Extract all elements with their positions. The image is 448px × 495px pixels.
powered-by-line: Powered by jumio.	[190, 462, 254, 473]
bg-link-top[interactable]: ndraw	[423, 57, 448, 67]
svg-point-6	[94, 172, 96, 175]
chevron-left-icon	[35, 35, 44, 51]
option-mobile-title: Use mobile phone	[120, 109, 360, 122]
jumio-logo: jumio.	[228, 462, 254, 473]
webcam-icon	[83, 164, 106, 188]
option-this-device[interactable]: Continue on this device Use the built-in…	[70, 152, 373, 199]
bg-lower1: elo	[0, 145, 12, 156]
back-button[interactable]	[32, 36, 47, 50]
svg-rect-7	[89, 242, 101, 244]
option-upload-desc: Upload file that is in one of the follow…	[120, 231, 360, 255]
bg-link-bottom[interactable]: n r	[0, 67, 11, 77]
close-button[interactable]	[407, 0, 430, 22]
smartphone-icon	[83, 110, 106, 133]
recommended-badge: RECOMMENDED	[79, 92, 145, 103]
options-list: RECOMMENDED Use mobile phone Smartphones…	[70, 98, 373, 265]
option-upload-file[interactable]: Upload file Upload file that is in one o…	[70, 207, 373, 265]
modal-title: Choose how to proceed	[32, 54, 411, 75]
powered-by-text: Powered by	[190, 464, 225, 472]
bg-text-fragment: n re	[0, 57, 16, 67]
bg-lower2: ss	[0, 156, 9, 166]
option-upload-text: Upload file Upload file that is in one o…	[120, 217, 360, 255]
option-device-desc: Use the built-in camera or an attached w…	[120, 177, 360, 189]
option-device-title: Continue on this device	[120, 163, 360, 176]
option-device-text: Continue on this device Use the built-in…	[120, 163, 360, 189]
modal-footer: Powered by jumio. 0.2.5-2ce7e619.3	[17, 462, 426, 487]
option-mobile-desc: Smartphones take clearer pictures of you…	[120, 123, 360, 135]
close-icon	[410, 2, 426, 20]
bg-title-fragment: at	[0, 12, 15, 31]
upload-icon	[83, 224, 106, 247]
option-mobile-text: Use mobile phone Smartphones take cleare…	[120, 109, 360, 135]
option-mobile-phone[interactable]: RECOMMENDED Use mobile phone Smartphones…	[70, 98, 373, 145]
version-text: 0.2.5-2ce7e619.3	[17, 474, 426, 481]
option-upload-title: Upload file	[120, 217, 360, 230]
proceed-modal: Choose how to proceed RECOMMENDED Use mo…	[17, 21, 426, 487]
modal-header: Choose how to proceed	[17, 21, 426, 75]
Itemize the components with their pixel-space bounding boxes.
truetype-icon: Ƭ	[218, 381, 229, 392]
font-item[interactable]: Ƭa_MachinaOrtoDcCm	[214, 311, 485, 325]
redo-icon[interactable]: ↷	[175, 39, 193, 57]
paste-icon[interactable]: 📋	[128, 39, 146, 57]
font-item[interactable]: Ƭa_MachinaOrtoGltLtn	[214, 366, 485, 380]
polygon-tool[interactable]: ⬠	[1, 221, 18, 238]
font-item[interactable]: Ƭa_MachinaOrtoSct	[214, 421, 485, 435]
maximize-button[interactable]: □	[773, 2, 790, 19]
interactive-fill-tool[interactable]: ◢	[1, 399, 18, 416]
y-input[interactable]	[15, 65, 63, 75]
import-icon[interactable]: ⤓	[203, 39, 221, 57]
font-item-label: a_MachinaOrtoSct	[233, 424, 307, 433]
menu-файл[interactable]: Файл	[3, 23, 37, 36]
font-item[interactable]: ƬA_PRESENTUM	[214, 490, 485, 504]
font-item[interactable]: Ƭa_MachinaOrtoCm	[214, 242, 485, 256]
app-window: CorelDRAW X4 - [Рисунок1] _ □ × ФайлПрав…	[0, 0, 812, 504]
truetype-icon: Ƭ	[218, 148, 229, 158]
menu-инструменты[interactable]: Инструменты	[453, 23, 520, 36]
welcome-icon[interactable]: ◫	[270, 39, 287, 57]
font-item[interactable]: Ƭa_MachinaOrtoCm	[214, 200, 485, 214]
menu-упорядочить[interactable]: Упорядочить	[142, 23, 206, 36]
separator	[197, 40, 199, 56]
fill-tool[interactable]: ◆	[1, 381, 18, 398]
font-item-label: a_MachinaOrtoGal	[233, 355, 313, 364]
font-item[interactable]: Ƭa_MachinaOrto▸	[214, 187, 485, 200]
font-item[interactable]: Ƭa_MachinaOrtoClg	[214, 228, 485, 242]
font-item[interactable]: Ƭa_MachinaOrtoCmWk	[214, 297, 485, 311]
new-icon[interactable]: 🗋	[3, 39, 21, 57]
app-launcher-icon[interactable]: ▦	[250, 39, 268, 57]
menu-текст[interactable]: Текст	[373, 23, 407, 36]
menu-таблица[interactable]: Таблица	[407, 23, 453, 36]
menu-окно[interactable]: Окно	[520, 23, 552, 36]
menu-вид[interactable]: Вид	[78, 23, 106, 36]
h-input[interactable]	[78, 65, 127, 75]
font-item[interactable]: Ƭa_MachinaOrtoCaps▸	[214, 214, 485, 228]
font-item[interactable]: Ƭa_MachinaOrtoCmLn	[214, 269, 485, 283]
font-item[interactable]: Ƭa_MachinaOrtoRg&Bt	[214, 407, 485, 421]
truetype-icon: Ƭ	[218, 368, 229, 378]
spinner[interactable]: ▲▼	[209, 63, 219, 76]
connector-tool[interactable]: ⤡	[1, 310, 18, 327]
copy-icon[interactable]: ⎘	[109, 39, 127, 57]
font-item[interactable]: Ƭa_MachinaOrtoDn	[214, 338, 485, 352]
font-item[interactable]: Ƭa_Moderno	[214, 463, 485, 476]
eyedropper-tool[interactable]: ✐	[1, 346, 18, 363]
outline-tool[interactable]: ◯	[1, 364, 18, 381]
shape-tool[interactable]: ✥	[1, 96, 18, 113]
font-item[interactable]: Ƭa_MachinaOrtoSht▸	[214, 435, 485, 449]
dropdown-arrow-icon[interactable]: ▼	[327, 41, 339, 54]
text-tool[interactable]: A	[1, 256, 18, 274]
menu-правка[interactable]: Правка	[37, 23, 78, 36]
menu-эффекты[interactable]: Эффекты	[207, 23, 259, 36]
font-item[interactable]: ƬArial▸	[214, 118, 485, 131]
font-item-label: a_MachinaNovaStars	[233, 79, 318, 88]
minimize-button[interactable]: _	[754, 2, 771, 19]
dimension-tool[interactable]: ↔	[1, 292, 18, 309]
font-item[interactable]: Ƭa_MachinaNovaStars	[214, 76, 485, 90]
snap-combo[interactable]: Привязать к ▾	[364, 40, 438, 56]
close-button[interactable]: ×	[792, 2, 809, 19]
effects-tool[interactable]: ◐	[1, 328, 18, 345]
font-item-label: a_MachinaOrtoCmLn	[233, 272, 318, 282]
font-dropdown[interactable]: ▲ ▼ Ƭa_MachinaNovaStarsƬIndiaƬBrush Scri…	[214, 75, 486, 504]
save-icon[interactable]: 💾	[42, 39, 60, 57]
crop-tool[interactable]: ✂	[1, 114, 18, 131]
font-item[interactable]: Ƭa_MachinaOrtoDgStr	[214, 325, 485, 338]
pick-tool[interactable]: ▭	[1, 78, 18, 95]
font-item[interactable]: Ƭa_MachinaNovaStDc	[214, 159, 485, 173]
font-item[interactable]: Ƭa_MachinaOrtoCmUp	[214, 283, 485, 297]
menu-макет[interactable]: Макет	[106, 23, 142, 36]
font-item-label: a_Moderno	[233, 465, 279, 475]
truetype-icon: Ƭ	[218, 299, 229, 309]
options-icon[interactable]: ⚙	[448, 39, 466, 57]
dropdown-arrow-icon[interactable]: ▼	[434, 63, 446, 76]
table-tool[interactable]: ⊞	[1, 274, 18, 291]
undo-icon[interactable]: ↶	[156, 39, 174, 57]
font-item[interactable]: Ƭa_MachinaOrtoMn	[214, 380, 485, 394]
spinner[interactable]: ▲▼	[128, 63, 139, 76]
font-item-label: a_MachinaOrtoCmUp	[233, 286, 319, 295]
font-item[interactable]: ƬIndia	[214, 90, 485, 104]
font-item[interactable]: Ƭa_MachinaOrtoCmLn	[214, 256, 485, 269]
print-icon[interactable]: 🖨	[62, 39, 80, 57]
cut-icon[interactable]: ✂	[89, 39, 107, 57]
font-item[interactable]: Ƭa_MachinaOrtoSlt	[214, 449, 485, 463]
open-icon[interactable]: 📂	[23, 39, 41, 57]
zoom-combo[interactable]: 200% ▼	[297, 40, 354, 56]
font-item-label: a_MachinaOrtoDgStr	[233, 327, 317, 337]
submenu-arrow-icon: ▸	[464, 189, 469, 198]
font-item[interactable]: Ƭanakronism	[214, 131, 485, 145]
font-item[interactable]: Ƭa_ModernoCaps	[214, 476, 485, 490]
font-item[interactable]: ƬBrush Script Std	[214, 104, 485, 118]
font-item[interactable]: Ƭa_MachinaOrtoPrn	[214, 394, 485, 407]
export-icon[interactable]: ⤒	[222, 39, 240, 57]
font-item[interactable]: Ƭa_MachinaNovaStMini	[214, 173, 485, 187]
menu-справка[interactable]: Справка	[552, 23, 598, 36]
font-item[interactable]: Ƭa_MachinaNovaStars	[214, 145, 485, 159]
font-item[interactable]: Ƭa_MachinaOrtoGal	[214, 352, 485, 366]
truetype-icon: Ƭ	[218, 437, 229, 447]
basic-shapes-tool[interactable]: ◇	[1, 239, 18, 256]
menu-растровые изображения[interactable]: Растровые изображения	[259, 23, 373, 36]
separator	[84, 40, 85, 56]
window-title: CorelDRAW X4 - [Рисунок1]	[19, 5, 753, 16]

--

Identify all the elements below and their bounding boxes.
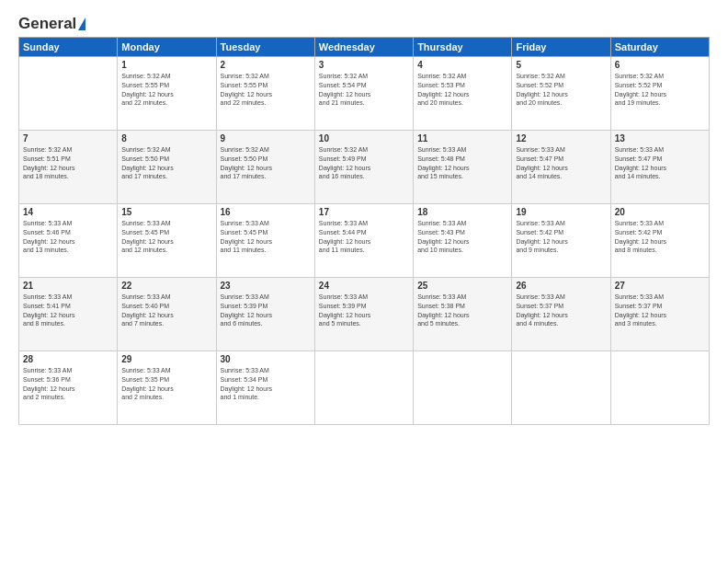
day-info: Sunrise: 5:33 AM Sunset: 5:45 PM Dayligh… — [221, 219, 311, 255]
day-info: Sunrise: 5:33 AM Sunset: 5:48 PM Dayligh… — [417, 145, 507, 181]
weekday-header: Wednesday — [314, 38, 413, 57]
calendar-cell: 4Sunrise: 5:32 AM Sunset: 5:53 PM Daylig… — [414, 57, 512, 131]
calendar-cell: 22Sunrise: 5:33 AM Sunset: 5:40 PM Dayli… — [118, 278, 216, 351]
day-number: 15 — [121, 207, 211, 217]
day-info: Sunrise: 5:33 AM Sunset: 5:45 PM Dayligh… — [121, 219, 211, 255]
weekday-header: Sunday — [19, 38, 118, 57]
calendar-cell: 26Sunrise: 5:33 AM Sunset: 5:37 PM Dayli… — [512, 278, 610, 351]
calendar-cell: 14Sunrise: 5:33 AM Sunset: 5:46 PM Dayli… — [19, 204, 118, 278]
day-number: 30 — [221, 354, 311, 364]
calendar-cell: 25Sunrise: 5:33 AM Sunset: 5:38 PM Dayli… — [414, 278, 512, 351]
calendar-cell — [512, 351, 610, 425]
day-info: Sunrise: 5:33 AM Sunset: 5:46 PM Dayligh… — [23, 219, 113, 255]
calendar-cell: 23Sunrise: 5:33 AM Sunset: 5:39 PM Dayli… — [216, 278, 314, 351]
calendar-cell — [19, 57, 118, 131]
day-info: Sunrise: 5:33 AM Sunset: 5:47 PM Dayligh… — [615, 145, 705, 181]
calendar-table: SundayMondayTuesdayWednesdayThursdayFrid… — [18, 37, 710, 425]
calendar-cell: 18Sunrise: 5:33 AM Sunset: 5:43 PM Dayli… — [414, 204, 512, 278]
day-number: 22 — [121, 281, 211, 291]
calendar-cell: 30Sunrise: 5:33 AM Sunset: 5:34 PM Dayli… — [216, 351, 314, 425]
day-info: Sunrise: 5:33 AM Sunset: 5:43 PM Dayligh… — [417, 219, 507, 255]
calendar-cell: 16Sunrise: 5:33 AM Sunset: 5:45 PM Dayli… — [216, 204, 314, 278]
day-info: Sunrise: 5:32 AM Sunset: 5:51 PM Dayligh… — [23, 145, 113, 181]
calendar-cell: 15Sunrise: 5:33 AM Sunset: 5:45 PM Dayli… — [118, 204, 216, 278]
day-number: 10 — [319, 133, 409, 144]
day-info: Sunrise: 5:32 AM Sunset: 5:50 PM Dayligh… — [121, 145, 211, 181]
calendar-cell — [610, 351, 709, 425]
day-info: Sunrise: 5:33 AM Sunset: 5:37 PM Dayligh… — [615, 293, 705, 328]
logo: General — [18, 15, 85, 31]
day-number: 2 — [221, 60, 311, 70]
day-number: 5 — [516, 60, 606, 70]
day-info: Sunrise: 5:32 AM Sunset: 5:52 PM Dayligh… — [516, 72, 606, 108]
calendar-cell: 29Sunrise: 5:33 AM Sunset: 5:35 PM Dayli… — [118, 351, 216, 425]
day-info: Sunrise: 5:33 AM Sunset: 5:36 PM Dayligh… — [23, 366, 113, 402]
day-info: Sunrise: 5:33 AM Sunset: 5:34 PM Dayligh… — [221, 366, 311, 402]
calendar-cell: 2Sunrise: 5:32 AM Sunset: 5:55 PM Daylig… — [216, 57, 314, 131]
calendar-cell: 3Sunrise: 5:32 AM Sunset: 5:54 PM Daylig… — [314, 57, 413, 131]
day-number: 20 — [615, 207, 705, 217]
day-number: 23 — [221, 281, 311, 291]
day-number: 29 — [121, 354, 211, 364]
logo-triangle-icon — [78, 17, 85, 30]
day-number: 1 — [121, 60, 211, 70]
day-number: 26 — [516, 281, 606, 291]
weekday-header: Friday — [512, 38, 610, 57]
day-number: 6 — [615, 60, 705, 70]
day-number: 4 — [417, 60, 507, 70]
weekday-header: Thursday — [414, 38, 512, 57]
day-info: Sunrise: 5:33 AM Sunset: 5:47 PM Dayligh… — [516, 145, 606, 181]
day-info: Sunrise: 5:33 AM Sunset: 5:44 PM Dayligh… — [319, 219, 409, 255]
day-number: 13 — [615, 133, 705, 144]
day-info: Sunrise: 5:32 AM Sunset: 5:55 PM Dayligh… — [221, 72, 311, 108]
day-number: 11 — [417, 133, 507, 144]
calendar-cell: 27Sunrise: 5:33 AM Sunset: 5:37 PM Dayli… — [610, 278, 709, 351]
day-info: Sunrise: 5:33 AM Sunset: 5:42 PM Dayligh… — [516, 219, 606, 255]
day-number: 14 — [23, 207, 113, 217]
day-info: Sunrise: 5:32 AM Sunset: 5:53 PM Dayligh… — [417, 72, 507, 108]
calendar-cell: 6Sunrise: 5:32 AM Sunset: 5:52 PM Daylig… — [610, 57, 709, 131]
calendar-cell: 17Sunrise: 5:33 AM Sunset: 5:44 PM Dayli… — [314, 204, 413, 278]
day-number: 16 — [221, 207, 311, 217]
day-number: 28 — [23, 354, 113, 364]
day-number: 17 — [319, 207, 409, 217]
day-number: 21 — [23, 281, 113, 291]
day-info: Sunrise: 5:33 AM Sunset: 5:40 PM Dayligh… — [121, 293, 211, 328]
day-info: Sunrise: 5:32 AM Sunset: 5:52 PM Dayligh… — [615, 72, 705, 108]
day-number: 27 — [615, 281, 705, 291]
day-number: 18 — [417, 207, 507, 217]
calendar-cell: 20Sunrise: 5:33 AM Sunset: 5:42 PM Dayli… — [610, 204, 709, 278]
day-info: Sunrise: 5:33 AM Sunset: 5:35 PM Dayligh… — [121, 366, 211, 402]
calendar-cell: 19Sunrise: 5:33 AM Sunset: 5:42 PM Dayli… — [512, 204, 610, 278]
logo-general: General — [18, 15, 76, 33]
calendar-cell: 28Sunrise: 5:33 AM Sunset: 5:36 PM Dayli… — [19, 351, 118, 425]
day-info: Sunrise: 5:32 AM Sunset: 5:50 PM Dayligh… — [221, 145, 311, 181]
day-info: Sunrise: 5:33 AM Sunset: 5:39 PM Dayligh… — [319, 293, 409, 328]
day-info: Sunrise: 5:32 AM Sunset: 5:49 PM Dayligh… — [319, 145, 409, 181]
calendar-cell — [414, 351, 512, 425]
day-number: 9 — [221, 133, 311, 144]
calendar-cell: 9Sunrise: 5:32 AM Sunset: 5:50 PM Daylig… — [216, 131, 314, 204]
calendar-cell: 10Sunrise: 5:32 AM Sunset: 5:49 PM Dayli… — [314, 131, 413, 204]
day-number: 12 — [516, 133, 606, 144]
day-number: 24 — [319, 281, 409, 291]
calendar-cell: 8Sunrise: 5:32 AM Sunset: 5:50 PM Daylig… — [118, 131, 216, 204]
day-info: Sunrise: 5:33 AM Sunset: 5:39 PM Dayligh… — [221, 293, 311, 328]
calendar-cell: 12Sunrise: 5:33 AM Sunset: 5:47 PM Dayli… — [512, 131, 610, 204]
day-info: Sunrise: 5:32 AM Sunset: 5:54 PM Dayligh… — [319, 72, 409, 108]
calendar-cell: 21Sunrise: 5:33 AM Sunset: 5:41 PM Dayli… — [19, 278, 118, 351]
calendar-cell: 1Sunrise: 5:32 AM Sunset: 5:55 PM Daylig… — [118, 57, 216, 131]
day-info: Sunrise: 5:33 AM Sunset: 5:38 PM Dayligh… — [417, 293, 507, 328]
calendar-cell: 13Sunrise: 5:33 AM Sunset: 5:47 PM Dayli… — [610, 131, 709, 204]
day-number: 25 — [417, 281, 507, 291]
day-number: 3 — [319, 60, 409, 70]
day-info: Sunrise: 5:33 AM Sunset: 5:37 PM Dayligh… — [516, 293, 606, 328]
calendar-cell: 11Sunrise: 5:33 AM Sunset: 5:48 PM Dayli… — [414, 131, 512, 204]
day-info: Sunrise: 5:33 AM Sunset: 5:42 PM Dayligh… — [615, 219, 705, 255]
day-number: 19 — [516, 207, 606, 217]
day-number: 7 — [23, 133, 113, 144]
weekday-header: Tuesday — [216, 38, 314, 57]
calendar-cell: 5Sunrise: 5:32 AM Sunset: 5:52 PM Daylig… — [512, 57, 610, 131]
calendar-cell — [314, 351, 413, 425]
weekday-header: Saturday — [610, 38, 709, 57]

---

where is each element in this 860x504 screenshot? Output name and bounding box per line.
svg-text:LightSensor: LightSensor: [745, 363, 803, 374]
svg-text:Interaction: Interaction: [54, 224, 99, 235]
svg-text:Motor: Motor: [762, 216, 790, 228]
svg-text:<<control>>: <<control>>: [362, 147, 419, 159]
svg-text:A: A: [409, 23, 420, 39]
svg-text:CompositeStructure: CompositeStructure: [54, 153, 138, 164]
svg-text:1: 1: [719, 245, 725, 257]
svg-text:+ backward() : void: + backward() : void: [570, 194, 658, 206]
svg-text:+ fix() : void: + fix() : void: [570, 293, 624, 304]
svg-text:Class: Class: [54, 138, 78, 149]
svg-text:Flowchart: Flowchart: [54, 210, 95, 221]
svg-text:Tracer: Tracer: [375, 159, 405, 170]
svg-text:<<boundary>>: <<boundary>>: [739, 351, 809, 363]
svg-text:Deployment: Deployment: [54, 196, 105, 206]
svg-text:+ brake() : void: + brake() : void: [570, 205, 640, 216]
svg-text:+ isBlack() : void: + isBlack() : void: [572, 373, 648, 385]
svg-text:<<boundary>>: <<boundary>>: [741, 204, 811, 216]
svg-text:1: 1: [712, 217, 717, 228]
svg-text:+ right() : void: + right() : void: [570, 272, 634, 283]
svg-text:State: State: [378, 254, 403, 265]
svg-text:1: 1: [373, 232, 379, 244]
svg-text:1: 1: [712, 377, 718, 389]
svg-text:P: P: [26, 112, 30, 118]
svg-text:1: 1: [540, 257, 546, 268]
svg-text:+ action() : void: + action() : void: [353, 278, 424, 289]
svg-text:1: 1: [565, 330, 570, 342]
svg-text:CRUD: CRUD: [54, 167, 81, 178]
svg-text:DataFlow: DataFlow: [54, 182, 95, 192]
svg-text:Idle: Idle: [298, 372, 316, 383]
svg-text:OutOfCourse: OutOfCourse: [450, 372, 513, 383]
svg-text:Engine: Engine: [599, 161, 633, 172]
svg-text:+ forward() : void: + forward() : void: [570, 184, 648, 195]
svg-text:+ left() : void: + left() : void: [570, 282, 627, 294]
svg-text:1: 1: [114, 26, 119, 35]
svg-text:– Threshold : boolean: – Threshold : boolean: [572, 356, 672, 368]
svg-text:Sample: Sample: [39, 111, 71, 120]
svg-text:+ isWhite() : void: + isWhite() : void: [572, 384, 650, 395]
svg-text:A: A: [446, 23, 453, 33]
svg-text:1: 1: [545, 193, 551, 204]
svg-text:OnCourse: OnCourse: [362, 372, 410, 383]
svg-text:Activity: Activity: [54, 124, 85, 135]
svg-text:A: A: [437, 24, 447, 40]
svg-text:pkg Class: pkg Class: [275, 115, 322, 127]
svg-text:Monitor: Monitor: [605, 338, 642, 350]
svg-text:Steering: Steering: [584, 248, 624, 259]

Your task: Show every line of the material above in which "void" is present.

Reply:
svg-text:+ backward() : void: + backward() : void: [570, 194, 658, 206]
svg-text:+ fix() : void: + fix() : void: [570, 293, 624, 304]
svg-text:+ brake() : void: + brake() : void: [570, 205, 640, 216]
svg-text:+ isBlack() : void: + isBlack() : void: [572, 373, 648, 385]
svg-text:+ right() : void: + right() : void: [570, 272, 634, 283]
svg-text:+ action() : void: + action() : void: [353, 278, 424, 289]
svg-text:+ forward() : void: + forward() : void: [570, 184, 648, 195]
svg-text:+ left() : void: + left() : void: [570, 282, 627, 294]
svg-text:+ isWhite() : void: + isWhite() : void: [572, 384, 650, 395]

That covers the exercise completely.